The problem >> When you transcribe the listing that follows, keep every line exact and skip any picture.

++++++++++

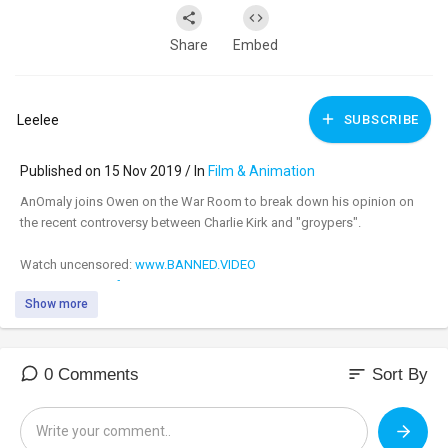
Share
Embed
Leelee
SUBSCRIBE
Published on 15 Nov 2019 / In
Film & Animation
AnOmaly joins Owen on the War Room to break down his opinion on
the recent controversy between Charlie Kirk and "groypers".
Watch uncensored:
www.BANNED.VIDEO
Support:
www.infowarsstore.com
Show more
sort
0 Comments
Sort By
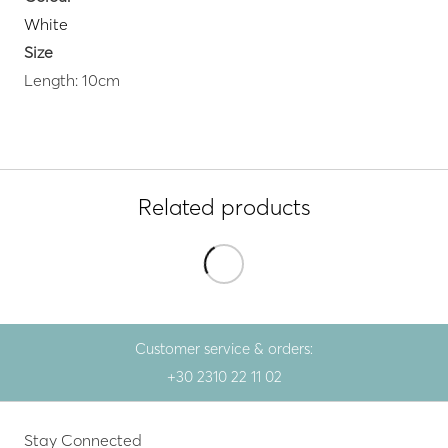
White
Size
Length: 10cm
Related products
Customer service & orders:
+30 2310 22 11 02
Stay Connected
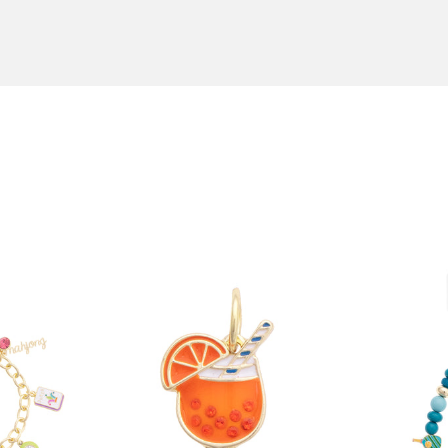
order by 12:00 PM Central Time, and choose an expedited ship
n boutiques and in jewelry stores throughout the U.S.A. To fin
ext Day Air, and we'll ship your order the same day! All orde
canvsstyle.com
or call us at 855-236-8020.
an Antonio, TX. Back-ordered items usually take 4-6 weeks. 
r
here
.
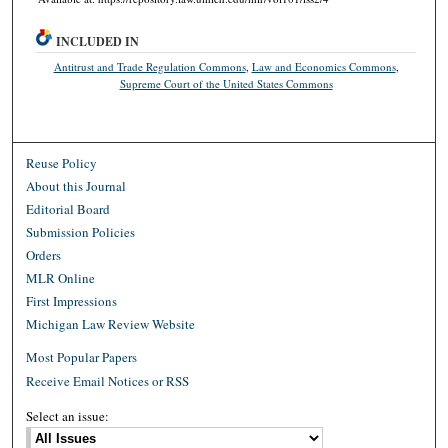
INCLUDED IN
Antitrust and Trade Regulation Commons
,
Law and Economics Commons
,
Supreme Court of the United States Commons
Reuse Policy
About this Journal
Editorial Board
Submission Policies
Orders
MLR Online
First Impressions
Michigan Law Review Website
Most Popular Papers
Receive Email Notices or RSS
Select an issue:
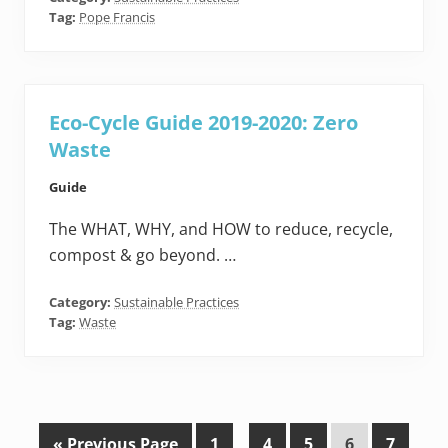
Tag:
Pope Francis
Eco-Cycle Guide 2019-2020: Zero
Waste
Guide
The WHAT, WHY, and HOW to reduce, recycle,
compost & go beyond. …
Category:
Sustainable Practices
Tag:
Waste
G
P
Interim
P
P
P
P
«
Previous Page
1
…
4
5
6
7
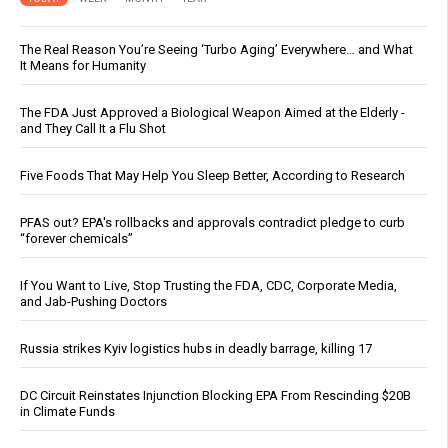
The Real Reason You’re Seeing ‘Turbo Aging’ Everywhere… and What
It Means for Humanity
The FDA Just Approved a Biological Weapon Aimed at the Elderly -
and They Call It a Flu Shot
Five Foods That May Help You Sleep Better, According to Research
PFAS out? EPA's rollbacks and approvals contradict pledge to curb
“forever chemicals”
If You Want to Live, Stop Trusting the FDA, CDC, Corporate Media,
and Jab-Pushing Doctors
Russia strikes Kyiv logistics hubs in deadly barrage, killing 17
DC Circuit Reinstates Injunction Blocking EPA From Rescinding $20B
in Climate Funds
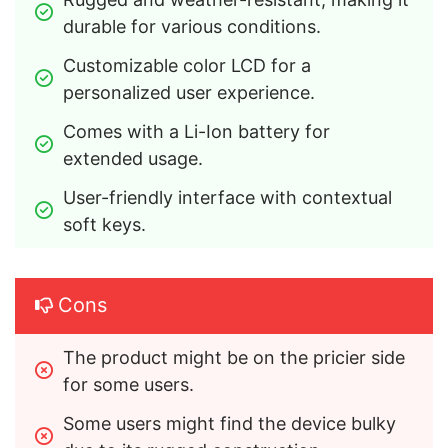
durable for various conditions.
Customizable color LCD for a 
personalized user experience.
Comes with a Li-Ion battery for 
extended usage.
User-friendly interface with contextual 
soft keys.
Cons
The product might be on the pricier side 
for some users.
Some users might find the device bulky 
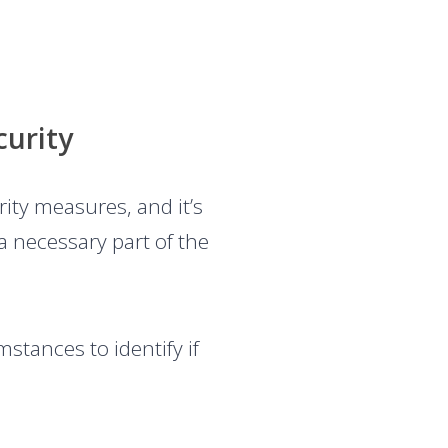
curity
ity measures, and it’s
a necessary part of the
stances to identify if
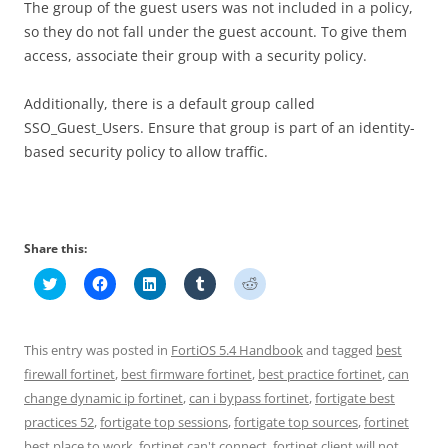
The group of the guest users was not included in a policy,
so they do not fall under the guest account. To give them
access, associate their group with a security policy.
Additionally, there is a default group called
SSO_Guest_Users. Ensure that group is part of an identity-
based security policy to allow traffic.
Share this:
C
C
C
C
C
l
l
l
l
l
i
i
i
i
i
c
c
c
c
c
k
k
k
k
k
t
t
t
t
t
This entry was posted in
FortiOS 5.4 Handbook
and tagged
best
o
o
o
o
o
s
s
s
s
s
firewall fortinet
,
best firmware fortinet
,
best practice fortinet
,
can
h
h
h
h
h
change dynamic ip fortinet
a
a
a
,
can i bypass fortinet
a
a
,
fortigate best
r
r
r
r
r
practices 52
,
fortigate top sessions
,
fortigate top sources
,
fortinet
e
e
e
e
e
o
o
o
o
o
best place to work
,
fortinet can't connect
,
fortinet client will not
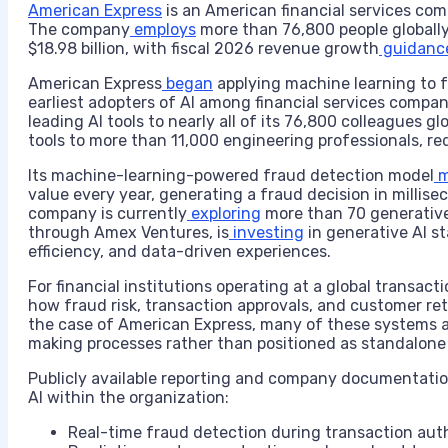
American Express
is an American financial services co
The company
employs
more than 76,800 people globall
$18.98 billion, with fiscal 2026 revenue growth
guidanc
American Express
began
applying machine learning to f
earliest adopters of AI among financial services compa
leading AI tools to nearly all of its 76,800 colleagues gl
tools to more than 11,000 engineering professionals, re
Its machine-learning-powered fraud detection model
m
value every year, generating a fraud decision in millis
company is currently
exploring
more than 70 generative
through Amex Ventures, is
investing
in generative AI s
efficiency, and data-driven experiences.
For financial institutions operating at a global transact
how fraud risk, transaction approvals, and customer re
the case of American Express, many of these systems 
making processes rather than positioned as standalone A
Publicly available reporting and company documentation 
AI within the organization:
Real-time fraud detection during transaction aut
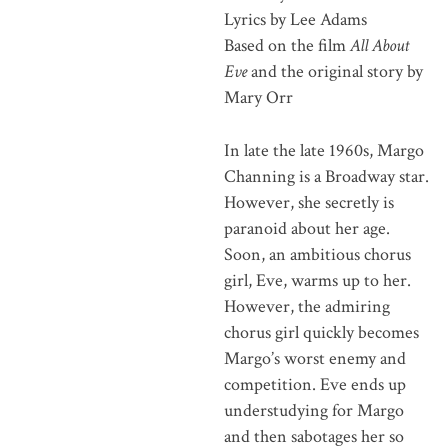
Lyrics by Lee Adams
Based on the film
All About
Eve
and the original story by
Mary Orr
In late the late 1960s, Margo
Channing is a Broadway star.
However, she secretly is
paranoid about her age.
Soon, an ambitious chorus
girl, Eve, warms up to her.
However, the admiring
chorus girl quickly becomes
Margo’s worst enemy and
competition. Eve ends up
understudying for Margo
and then sabotages her so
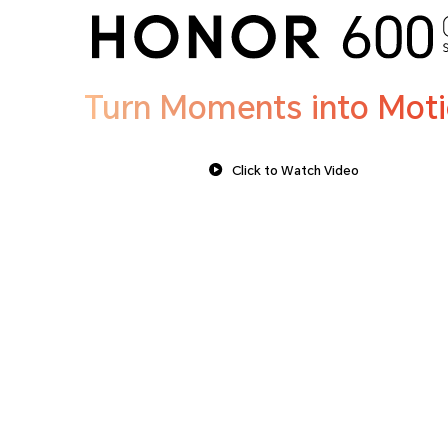
Turn Moments into Mot
Click to Watch Video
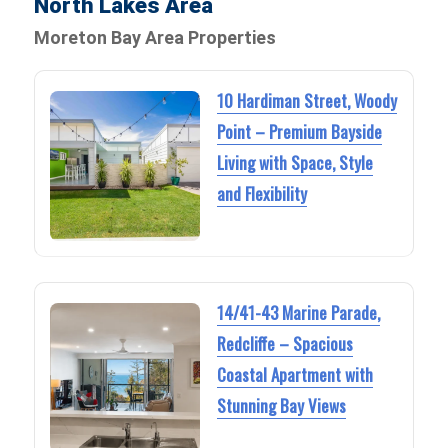
North Lakes Area
Moreton Bay Area Properties
10 Hardiman Street, Woody
Point – Premium Bayside
Living with Space, Style
and Flexibility
14/41-43 Marine Parade,
Redcliffe – Spacious
Coastal Apartment with
Stunning Bay Views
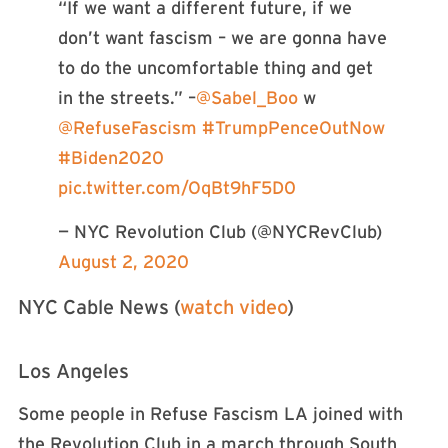
“If we want a different future, if we
don’t want fascism – we are gonna have
to do the uncomfortable thing and get
in the streets.” –
@Sabel_Boo
w
@RefuseFascism
#TrumpPenceOutNow
#Biden2020
pic.twitter.com/OqBt9hF5D0
— NYC Revolution Club (@NYCRevClub)
August 2, 2020
NYC Cable News (
watch video
)
Los Angeles
Some people in Refuse Fascism LA joined with
the Revolution Club in a march through South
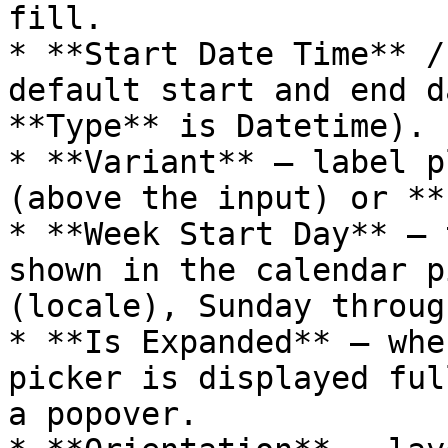
fill.

* **Start Date Time** /
default start and end d
**Type** is Datetime).

* **Variant** — label p
(above the input) or **
* **Week Start Day** — 
shown in the calendar p
(locale), Sunday throug
* **Is Expanded** — whe
picker is displayed ful
a popover.
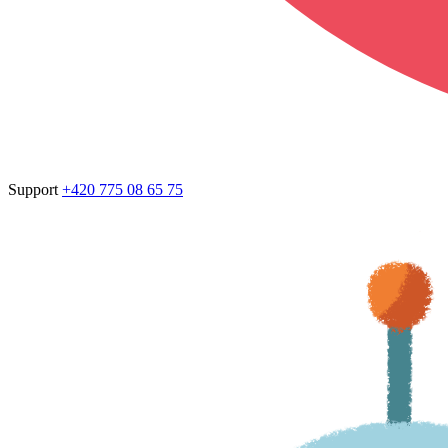
Support
+420 775 08 65 75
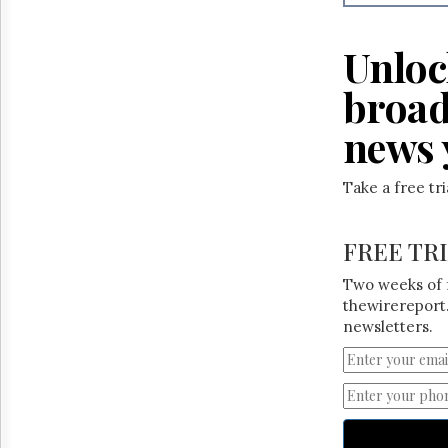
Reuse
&
Permissions
Unloc
The
broad
Hill
Times
news 
Parliament
Now
Take a free tr
The
Lobby
Monitor
FREE TR
HTCareers
Two weeks of 
thewirereport.
newsletters.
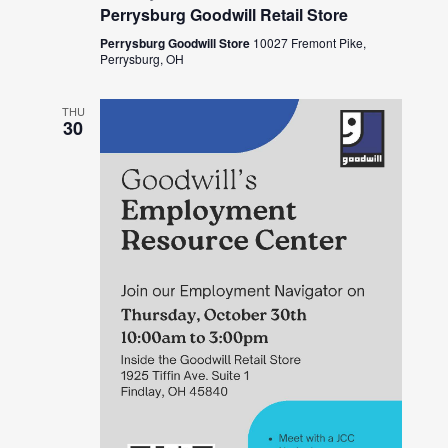
Perrysburg Goodwill Retail Store
Perrysburg Goodwill Store
10027 Fremont Pike,
Perrysburg, OH
THU
30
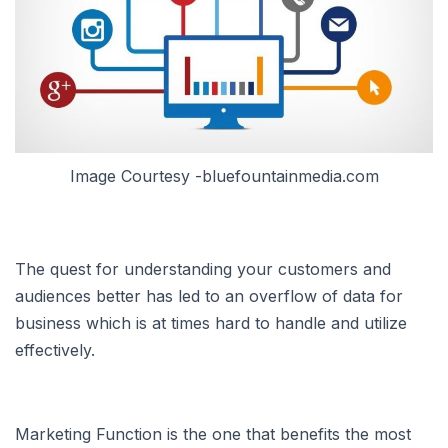
Image Courtesy -bluefountainmedia.com
The quest for understanding your customers and
audiences better has led to an overflow of data for
business which is at times hard to handle and utilize
effectively.
Marketing Function is the one that benefits the most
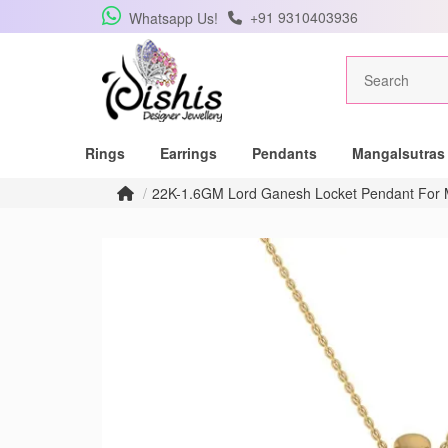
+91 9310403936
Whatsapp Us!
Rings
Earrings
Pendants
Mangalsutras
22K-1.6GM Lord Ganesh Locket Pendant Fo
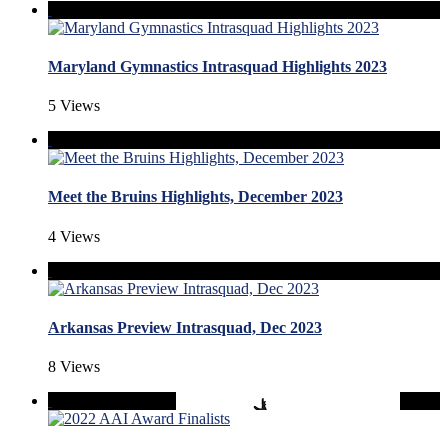
Maryland Gymnastics Intrasquad Highlights 2023
5 Views
Meet the Bruins Highlights, December 2023
4 Views
Arkansas Preview Intrasquad, Dec 2023
8 Views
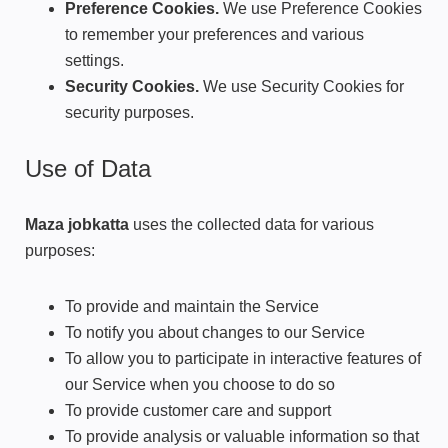
Preference Cookies.
We use Preference Cookies
to remember your preferences and various
settings.
Security Cookies.
We use Security Cookies for
security purposes.
Use of Data
Maza jobkatta
uses the collected data for various
purposes:
To provide and maintain the Service
To notify you about changes to our Service
To allow you to participate in interactive features of
our Service when you choose to do so
To provide customer care and support
To provide analysis or valuable information so that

++++++++++

Result >>
Share
Embed
Leelee
SUBSCRIBE
Published on 15 Nov 2019 / In
Film & Animation
AnOmaly joins Owen on the War Room to break down his opinion on
the recent controversy between Charlie Kirk and "groypers".
Watch uncensored:
www.BANNED.VIDEO
Support:
www.infowarsstore.com
Show more
sort
0 Comments
Sort By
White
Size
Length: 10cm
Related products
Customer service & orders:
+30 2310 22 11 02
Stay Connected
order by 12:00 PM Central Time, and choose an expedited ship
n boutiques and in jewelry stores throughout the U.S.A. To fin
ext Day Air, and we'll ship your order the same day! All orde
canvsstyle.com
or call us at 855-236-8020.
an Antonio, TX. Back-ordered items usually take 4-6 weeks. 
r
here
.
INCLUDED IN
Antitrust and Trade Regulation Commons
,
Law and Economics Commons
,
Supreme Court of the United States Commons
Reuse Policy
About this Journal
Editorial Board
Submission Policies
Orders
MLR Online
First Impressions
Michigan Law Review Website
Most Popular Papers
Receive Email Notices or RSS
Select an issue:
Tag:
Pope Francis
Eco-Cycle Guide 2019-2020: Zero
Waste
Guide
The WHAT, WHY, and HOW to reduce, recycle,
compost & go beyond. …
Category:
Sustainable Practices
Tag:
Waste
G
P
Interim
P
P
P
P
«
Previous Page
1
…
4
5
6
7
The Real Reason You’re Seeing ‘Turbo Aging’ Everywhere… and What
It Means for Humanity
The FDA Just Approved a Biological Weapon Aimed at the Elderly -
and They Call It a Flu Shot
Five Foods That May Help You Sleep Better, According to Research
PFAS out? EPA's rollbacks and approvals contradict pledge to curb
“forever chemicals”
If You Want to Live, Stop Trusting the FDA, CDC, Corporate Media,
and Jab-Pushing Doctors
Russia strikes Kyiv logistics hubs in deadly barrage, killing 17
DC Circuit Reinstates Injunction Blocking EPA From Rescinding $20B
in Climate Funds
durable for various conditions.
Customizable color LCD for a 
personalized user experience.
Comes with a Li-Ion battery for 
extended usage.
User-friendly interface with contextual 
soft keys.
Cons
The product might be on the pricier side 
for some users.
Some users might find the device bulky 
curity
ity measures, and it’s
a necessary part of the
stances to identify if
The group of the guest users was not included in a policy,
so they do not fall under the guest account. To give them
access, associate their group with a security policy.
Additionally, there is a default group called
SSO_Guest_Users. Ensure that group is part of an identity-
based security policy to allow traffic.
Share this:
C
C
C
C
C
l
l
l
l
l
i
i
i
i
i
c
c
c
c
c
k
k
k
k
k
t
t
t
t
t
This entry was posted in
FortiOS 5.4 Handbook
and tagged
best
o
o
o
o
o
s
s
s
s
s
firewall fortinet
,
best firmware fortinet
,
best practice fortinet
,
can
h
h
h
h
h
change dynamic ip fortinet
a
a
a
,
can i bypass fortinet
a
a
,
fortigate best
r
r
r
r
r
practices 52
,
fortigate top sessions
,
fortigate top sources
,
fortinet
e
e
e
e
e
o
o
o
o
o
best place to work
,
fortinet can't connect
,
fortinet client will not
American Express
is an American financial services co
The company
employs
more than 76,800 people globall
$18.98 billion, with fiscal 2026 revenue growth
guidanc
American Express
began
applying machine learning to f
earliest adopters of AI among financial services compa
leading AI tools to nearly all of its 76,800 colleagues gl
tools to more than 11,000 engineering professionals, re
Its machine-learning-powered fraud detection model
m
value every year, generating a fraud decision in millis
company is currently
exploring
more than 70 generative
through Amex Ventures, is
investing
in generative AI s
efficiency, and data-driven experiences.
For financial institutions operating at a global transact
how fraud risk, transaction approvals, and customer re
the case of American Express, many of these systems 
making processes rather than positioned as standalone A
Publicly available reporting and company documentation 
AI within the organization:
Real-time fraud detection during transaction aut
Lyrics by Lee Adams
Based on the film
All About
Eve
and the original story by
Mary Orr
In late the late 1960s, Margo
Channing is a Broadway star.
However, she secretly is
paranoid about her age.
Soon, an ambitious chorus
girl, Eve, warms up to her.
However, the admiring
chorus girl quickly becomes
Margo’s worst enemy and
competition. Eve ends up
understudying for Margo
and then sabotages her so
Turn Moments into Mot
Click to Watch Video
North Lakes Area
Moreton Bay Area Properties
10 Hardiman Street, Woody
Point – Premium Bayside
Living with Space, Style
and Flexibility
14/41-43 Marine Parade,
Redcliffe – Spacious
Coastal Apartment with
Stunning Bay Views
“If we want a different future, if we
don’t want fascism – we are gonna have
to do the uncomfortable thing and get
in the streets.” –
@Sabel_Boo
w
@RefuseFascism
#TrumpPenceOutNow
#Biden2020
pic.twitter.com/OqBt9hF5D0
— NYC Revolution Club (@NYCRevClub)
August 2, 2020
NYC Cable News (
watch video
)
Los Angeles
Some people in Refuse Fascism LA joined with
the Revolution Club in a march through South
fill.

* **Start Date Time** /
default start and end d
**Type** is Datetime).

* **Variant** — label p
(above the input) or **
* **Week Start Day** — 
shown in the calendar p
(locale), Sunday throug
* **Is Expanded** — whe
picker is displayed ful
a popover.
Support
+420 775 08 65 75
Reuse
&
Permissions
Unloc
The
broad
Hill
Times
news 
Parliament
Now
Take a free tr
The
Lobby
Monitor
FREE TR
HTCareers
Two weeks of 
thewirereport.
newsletters.
Perrysburg Goodwill Retail Store
Perrysburg Goodwill Store
10027 Fremont Pike,
Perrysburg, OH
THU
30
Image Courtesy -bluefountainmedia.com
The quest for understanding your customers and
audiences better has led to an overflow of data for
business which is at times hard to handle and utilize
effectively.
Marketing Function is the one that benefits the most
+91 9310403936
Whatsapp Us!
Rings
Earrings
Pendants
Mangalsutras
22K-1.6GM Lord Ganesh Locket Pendant Fo
Maryland Gymnastics Intrasquad Highlights 2023
5 Views
Meet the Bruins Highlights, December 2023
4 Views
Arkansas Preview Intrasquad, Dec 2023
8 Views
Preference Cookies.
We use Preference Cookies
to remember your preferences and various
settings.
Security Cookies.
We use Security Cookies for
security purposes.
Use of Data
Maza jobkatta
uses the collected data for various
purposes:
To provide and maintain the Service
To notify you about changes to our Service
To allow you to participate in interactive features of
our Service when you choose to do so
To provide customer care and support
To provide analysis or valuable information so that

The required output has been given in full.